Segundo o candidato, o cenário de custos elevados, baixo crescimento e dificuldades no varejo tem afetado empresas de diferentes portes, incluindo grandes redes nacionais.
“Hoje, o que está acontecendo? Está tudo caro. A receita está baixa, a economia não cresce, está estagnada. Não é à toa que a Casas Bahia está fechando 298 lojas no Brasil e acumula R$ 10,1 bilhões em prejuízos, com dívidas de R$ 17,3 bilhões. A Magazine Luiza e todo o segmento do varejo estão com dificuldades. Mais de 1.700 empresas brasileiras já fecharam as portas”, afirmou.

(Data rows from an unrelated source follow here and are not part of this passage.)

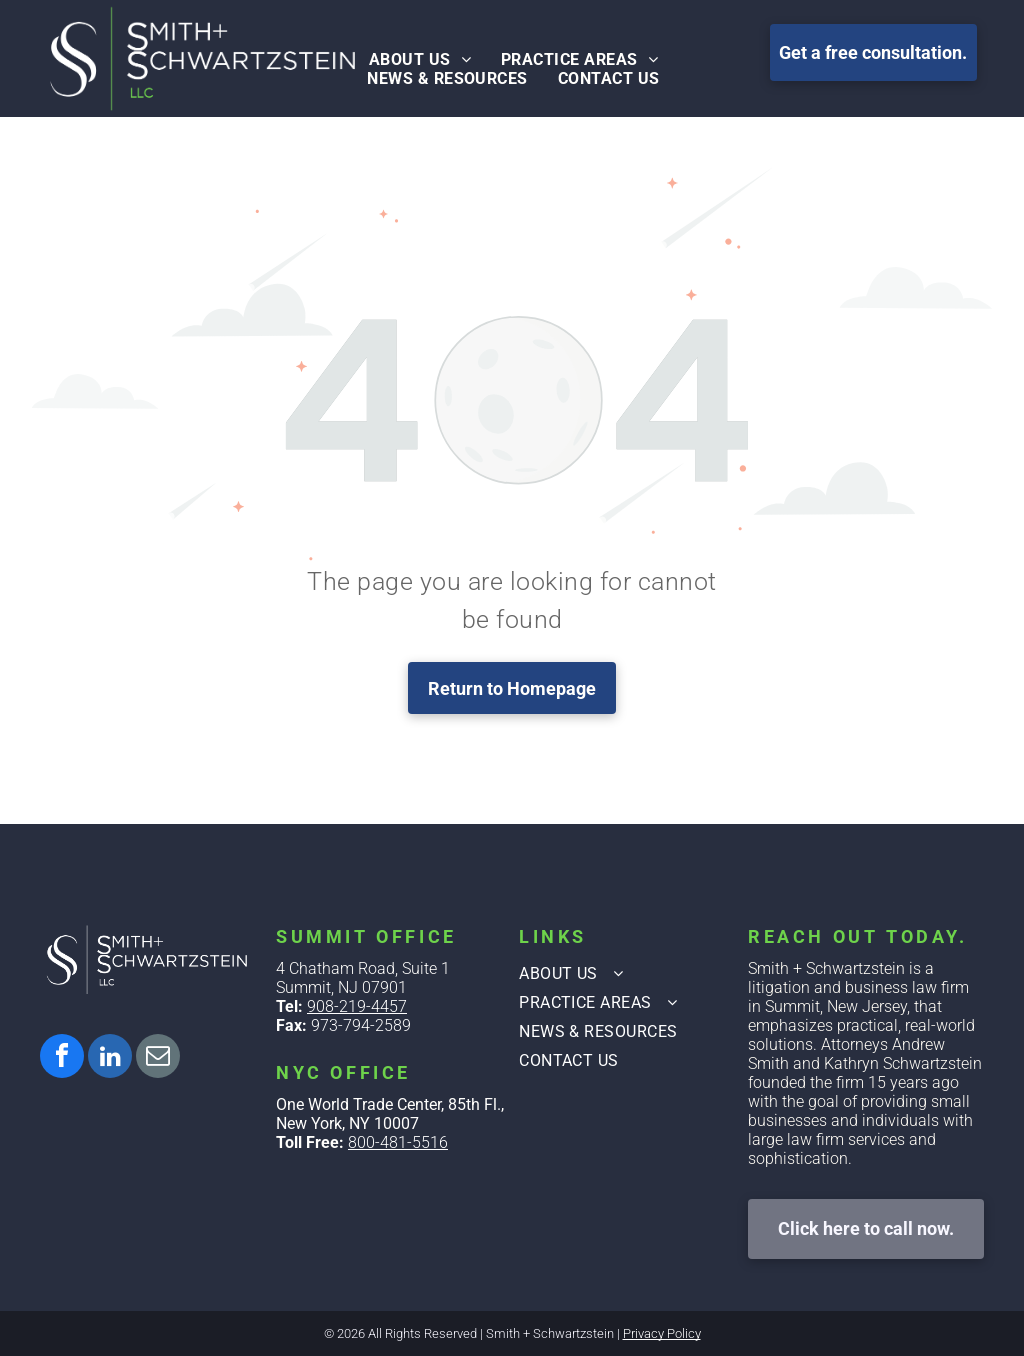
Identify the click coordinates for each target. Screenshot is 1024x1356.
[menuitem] (420, 59)
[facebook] (62, 1058)
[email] (158, 1058)
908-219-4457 (357, 1006)
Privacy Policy (662, 1333)
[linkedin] (110, 1058)
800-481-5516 (398, 1142)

Em Mato Grosso do Sul, sete unidades das Casas Bahia teriam sido fechadas, segundo informação atribuída a Carlos Santos, presidente do Sindicato dos Empregados no Comércio de Campo Grande (SECCG). Conforme o relato, os fechamentos resultaram em 130 trabalhadores desempregados.
As unidades mencionadas ficam em Dourados, Ponta Porã, Naviraí, Nova Andradina, Três Lagoas e Campo Grande, sendo duas lojas fechadas em Dourados.
Críticas aos gastos e ao custo de vida
Durante o encontro, Reinaldo também criticou o que classificou como um “Brasil gastador”, associando os gastos públicos ao aumento do endividamento das famílias e ao custo de vida.
“Um Brasil que gasta muito, que está endividando as famílias, com custo de vida alto”, disse.
O candidato citou ainda indicadores econômicos para sustentar sua avaliação sobre o cenário nacional. Segundo os dados apresentados no discurso, a taxa de desemprego estava em 5,4% no segundo trimestre de 2026, com 5,9 milhões de brasileiros desempregados e 2,3 milhões de desalentados. A taxa de subutilização da mão de obra chegava a 12,9%, enquanto o crescimento do Produto Interno Bruto (PIB) acumulado em quatro trimestres era de 2%.
Reinaldo também comparou a situação atual com o cenário de 2018 e citou a experiência de sua gestão à frente do governo de Mato Grosso do Sul.
“Sobrou dinheiro nos municípios e nos estados. Mesmo durante a pandemia, foi totalmente diferente para nós, no Governo do Estado, e para os prefeitos. Hoje, está tudo caro, a receita está baixa e a economia não cresce”, afirmou.
Paraguai
Outro ponto abordado pelo candidato foi a relação comercial com o Paraguai. Segundo Reinaldo, o comércio paraguaio tem atraído consumidores brasileiros diante das dificuldades enfrentadas pelo varejo no país.
“Lá, no lado paraguaio, o comércio está sendo um oásis para os brasileiros. Enquanto empresas fecham as portas aqui, o outro lado está atraindo consumidores. Essa reflexão vale para todos nós e para o país.”
Para o candidato, uma mudança na condução econômica dependeria da eleição de um Senado mais alinhado ao setor produtivo e da escolha de Flávio Bolsonaro (22) para a Presidência da República.
“O que nos faz buscar um caminho melhor? A percepção sobre o país e essa responsabilidade são de todos nós. Precisamos de um presidente capaz de efetuar as mudanças de rumo necessárias e um Senado que coloque o Brasil para crescer de novo, que valorize quem produz e devolva dignidade às famílias”, declarou.